Greetings Friends. Please pardon my silence but study has kept me preoccupied. That, and I've just changed jobs, churches and have some big plans in the pipe line. So this doesn't really allow me enough time to blog all the things I want to. But I'm hoping within the next couple of weeks things will settle and my research into 1 Peter can continue. Take care, sean D.

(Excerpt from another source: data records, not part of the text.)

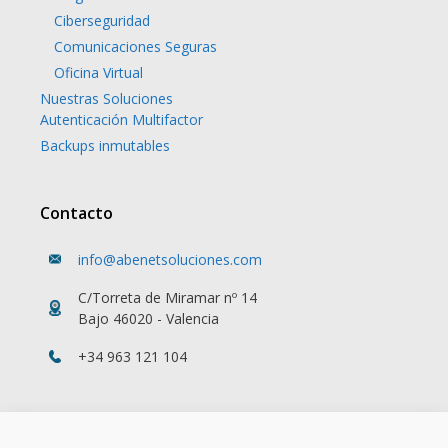
Ciberseguridad
Comunicaciones Seguras
Oficina Virtual
Nuestras Soluciones
Autenticación Multifactor
Backups inmutables
Contacto
info@abenetsoluciones.com
C/Torreta de Miramar nº 14
Bajo 46020 - Valencia
+34 963 121 104
Tendencias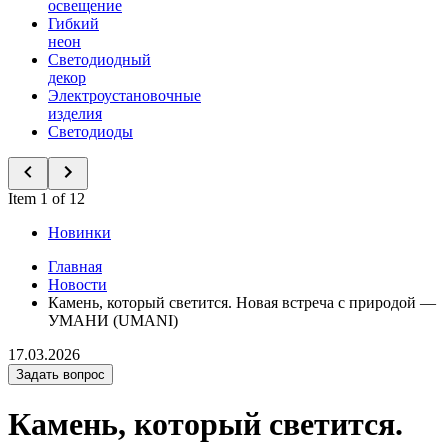
освещение
Гибкий
неон
Светодиодный
декор
Электроустановочные
изделия
Светодиоды
Item 1 of 12
Новинки
Главная
Новости
Камень, который светится. Новая встреча с природой —
УМАНИ (UMANI)
17.03.2026
Задать вопрос
Камень, который светится.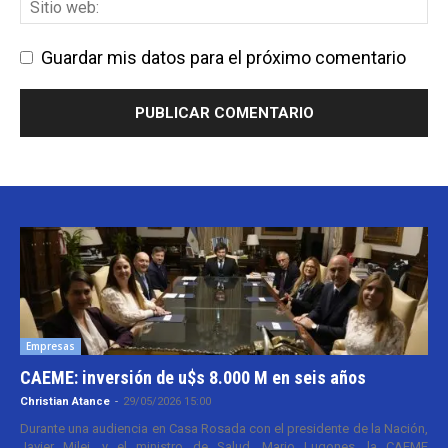
Guardar mis datos para el próximo comentario
Empresas
CAEME: inversión de u$s 8.000 M en seis años
Christian Atance
-
29/05/2026 15:00
Durante una audiencia en Casa Rosada con el presidente de la Nación,
Javier Milei, y el ministro de Salud, Mario Lugones, la CAEME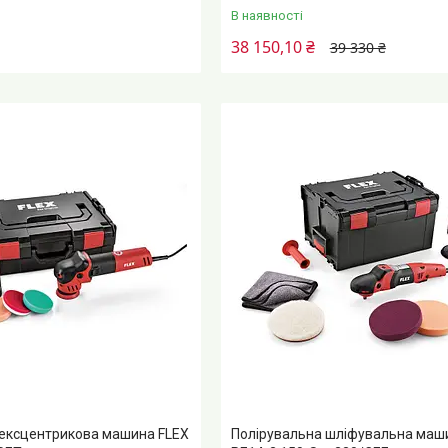
В наявності
38 150,10 ₴
39 330 ₴
 ексцентрикова машина FLEX
Полірувальна шліфувальна маш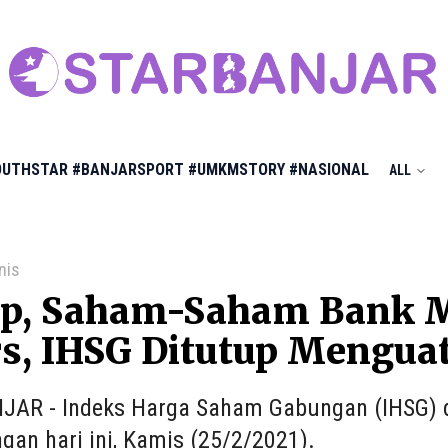
OUTHSTAR
#BANJARSPORT
#UMKMSTORY
#NASIONAL
ALL
nis
p, Saham-Saham Bank M
s, IHSG Ditutup Mengua
AR - Indeks Harga Saham Gabungan (IHSG) d
gan hari ini, Kamis (25/2/2021).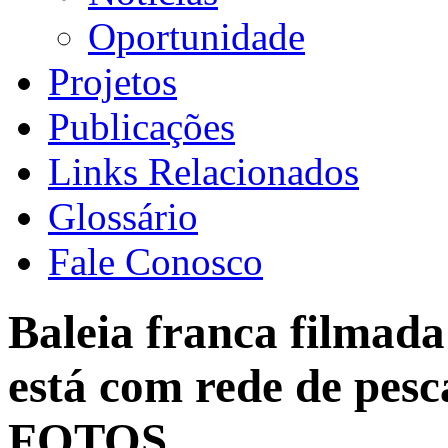
Oportunidade
Projetos
Publicações
Links Relacionados
Glossário
Fale Conosco
Baleia franca filmad
está com rede de pesc
FOTOS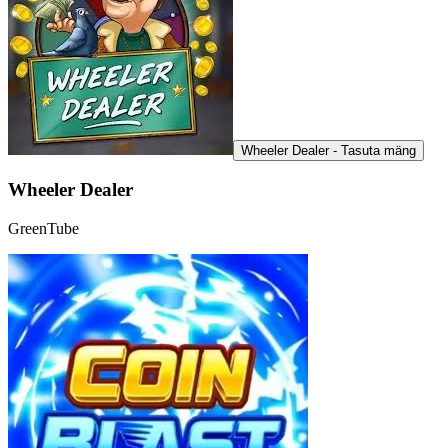
Wheeler Dealer - Tasuta mäng
Wheeler Dealer
GreenTube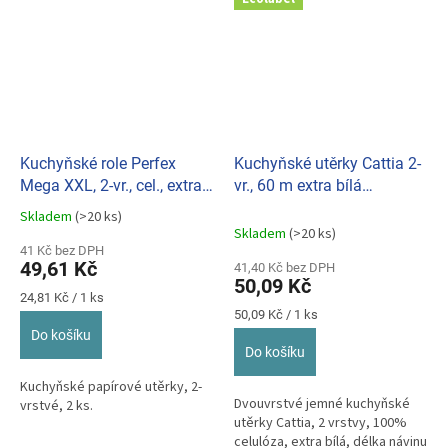
Kuchyňské role Perfex
Kuchyňské utěrky Cattia 2-
Mega XXL, 2-vr., cel., extra
vr., 60 m extra bílá
bílá, (bal.2ks) 080110
oranžové
Skladem
(>20 ks)
Průměrné
Skladem
(>20 ks)
hodnocení
41 Kč bez DPH
produktu
49,61 Kč
41,40 Kč bez DPH
je
50,09 Kč
5,0
Měrná
24,81 Kč / 1 ks
z
cena:
Měrná
50,09 Kč / 1 ks
cena:
5
Do košíku
hvězdiček.
Do košíku
Kuchyňské papírové utěrky, 2-
Dvouvrstvé jemné kuchyňské
vrstvé, 2 ks.
utěrky Cattia, 2 vrstvy, 100%
celulóza, extra bílá, délka návinu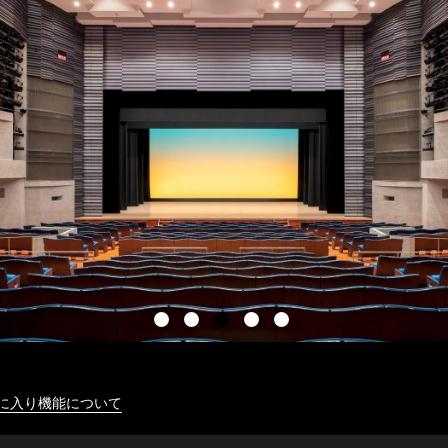
に入り機能について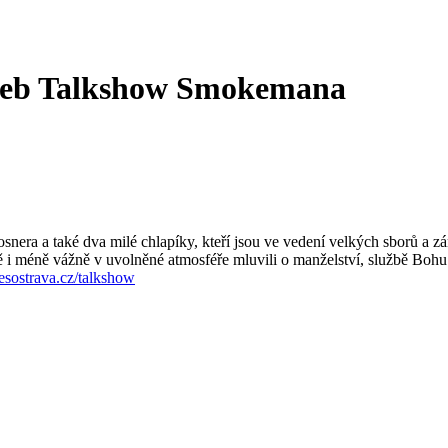
 aneb Talkshow Smokemana
era a také dva milé chlapíky, kteří jsou ve vedení velkých sborů a zár
eně i méně vážně v uvolněné atmosféře mluvili o manželství, službě B
esostrava.cz/talkshow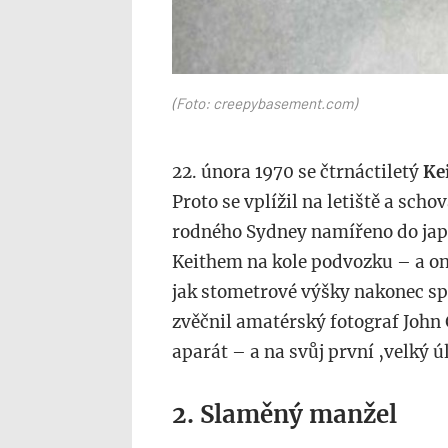
(Foto: creepybasement.com)
22. února 1970 se čtrnáctiletý
Ke
Proto se vplížil na letiště a schov
rodného Sydney namířeno do japo
Keithem na kole podvozku – a on z
jak stometrové výšky nakonec sp
zvěčnil amatérský fotograf John G
aparát – a na svůj první ‚velký 
2. Slaměný manžel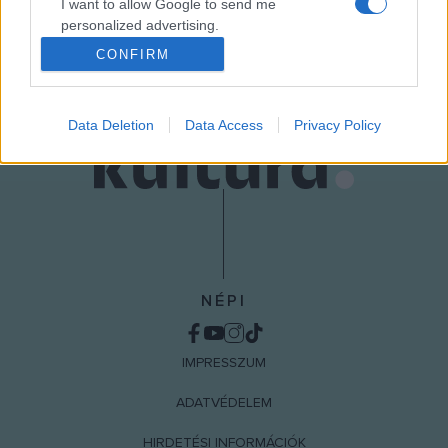
I want to allow Google to send me
personalized advertising.
MEGOSZTÁS
CONFIRM
I want to allow Google to enable storage
related to analytics like cookies on web or
device identifiers in apps.
Data Deletion
Data Access
Privacy Policy
I want to allow Google to enable storage
related to functionality of the website or app.
I want to allow Google to enable storage
related to personalization.
I want to allow Google to enable storage
related to security, including authentication
NÉPI
functionality and fraud prevention, and other
user protection.
IMPRESSZUM
ADATVÉDELEM
HIRDETÉSI INFORMÁCIÓK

Wednesday, August 13, 2008
As a pastor and New Testament student these two worlds often collide. Nowhere is this more evident at the moment than with many who are now engaged in what is quickly being labelled “A churchless faith”. Frank Viola and George Barna’s Pagan Christianity has advanced this view into a more popular arena. Ben Witherington has offered thoughts on the matter, even adding Howard Snyder’s review of Pagan Christianity to his blog. Witherington recommends James Burtchaell's important monograph From Synagogue to Church. Public Services and Offices in the Earliest Christian Communities (Cambridge U. Press, 1992), which I’ve now ordered and will devour soon. I’m sure Robert Banks’ book Paul’s Idea of Community would be helpful, and so I’ve added that to the list. Does anyone know of any other books on this topic? I’m specifically looking for the impossible, you know, books on characteristics of early Christian gatherings, the various ingredients that made up their gatherings. I’m also not wishing to confine this research to the New Testament documents alone, so I’m very interested in the Didache and other literature of early Christianity that may shed light on this topic. Can anyone recommend any helpful commentaries on The Didache? I’m caught between Kurt Niederwimmer and Aaron Milavec. Milavec looks to be exhaustive, having 1000pgs of comments and discussion. But the Niederwimmer is in a respected series. Anyone have any thoughts on either of these?
Tuesday, August 05, 2008
Well, SBL International 2008 was fantastic. The academic environment was superb, and the bookshop – especially BRILL- made the experience fantastic. The highlight for me was probably hanging out with Warren Carter, and then Bruce Winter. Both men were friendly and very forthcoming with helpful ideas and critiques of my suggested research areas. Carter alerted me to some material he had written on 1 Peter, and then invited me to respond to him. I’ll be distilling my thoughts and then blog my response. Bruce Winter was so kind and helpful, a stunning example of scholarship and piety. Winter has done quite a bit of work on 1 Peter, but hasn’t published much of it. As my interests are now focussed on 1 Peter, he offered to review some of the stuff I’d be working on. The best session for me was the Symposium on Bob Jewett’s Roman’s commentary. Doug Campbell, Paul Trebilco and Jewett’s response were outstanding. Eddie and I walked out thinking “do we know anything?” The level of discussion was just superb. Jewett even made his way over to us to find out what we were studying, how we found the session and what our thoughts were. WOW! My friends have now graciously agreed to buy me this commentary for my B-day. I love my friends… The bookshop was quite helpful, especially the Brill titles that were heavily discounted. My semi-embarrassing moment came when I began to chat to a guy about Reinhard Feldmeier’s newly translated commentary on 1 Peter (which I’m hoping to review soon). This guy was quite persistent that this was one of the best commentaries on 1 Peter. I was a bit hesitant, and I’m quite happy that Achtemeier and Green are the best commentaries on 1 Peter, with Elliott a close second. The banter when back and forth for a while and then we parted ways. Later on, I was told that the person I was talking to was Carey C. Newman, who is down to write a commentary on 1 Peter for the Smyth & Helwys series! Next time I’ll be more careful before I just start blabbing… PS: I still think I’m right about Achtemeier and Green. Feldmeier is helpful, but nowhere near as helpful or insightful as the former two. After SBL, I had lunch with my former mentor Mark Keown, lecturer in New Testament at Bible College of New Zealand. Mark had just come back from the Tyndale fellowship where he presented a paper on gospel proclamation in 1 Peter. I’m hoping to interact with Mark’s paper in a forthcoming blog.